The U.S. Trade Representative’s office is a relatively small operation, with just 220 or so employees, according to the most recent statistics. But it’s looming very large in the debate over President Obama’s proposed consolidation of agencies dealing with business and trade policy.
Key lawmakers objected almost as soon as Obama announced Jan. 13 that he wanted the Trade Representative’s office in that new department. Now, dozens of business groups are also voicing “immediate concerns” about eliminating USTR as a stand-alone agency in the Executive Office of the President. In a joint letter this week to Obama, they said the agency plays “an invaluable role in coordinating the many different entities within the U.S. government that have specialized trade functions.” Not to mention that its position within the executive office lends the agency “enormous credibility,” they added.
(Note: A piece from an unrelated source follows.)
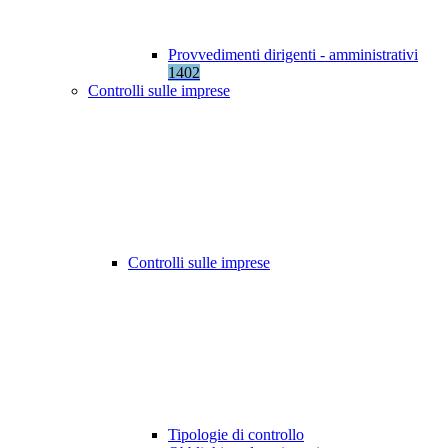
Provvedimenti dirigenti - amministrativi
1402
Controlli sulle imprese
Controlli sulle imprese
Tipologie di controllo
“Subsuming USTR into a broader trade and business government department will severely harm that credibility and USTR’s ability to play its unique coordinating role within the U.S. government.”
The diverse coalition of more than 80 signers included the National Association of Manufacturers, TechAmerica, the American Chemistry Council and the Motion Picture Association of America. The letter was posted online by Rep. Dave Camp, R-Mich., chairman of the House Ways and Means Committee.
In an emailed response, Office of Management and Budget spokeswoman Moira Mack touted the virtues of synergy. The proposed consolidation would allow USTR “to retain its nimbleness, and also draw on expertise currently spread across the government . . . ,” she said. “By combining and augmenting the analytic and enforcement capabilities currently housed at [the Commerce Department]and USTR, we will be better able to enforce trade laws, combat unfair tariff and non-tariff barriers, and crack down on practices that unjustly harm U.S. companies.”
Besides USTR and a large chunk of Commerce, the new agency would encompass the Small Business Administration, the Export-Import Bank, the Overseas Private Investment Corp., the U.S. Trade and Development Agency, and parts of several other agencies.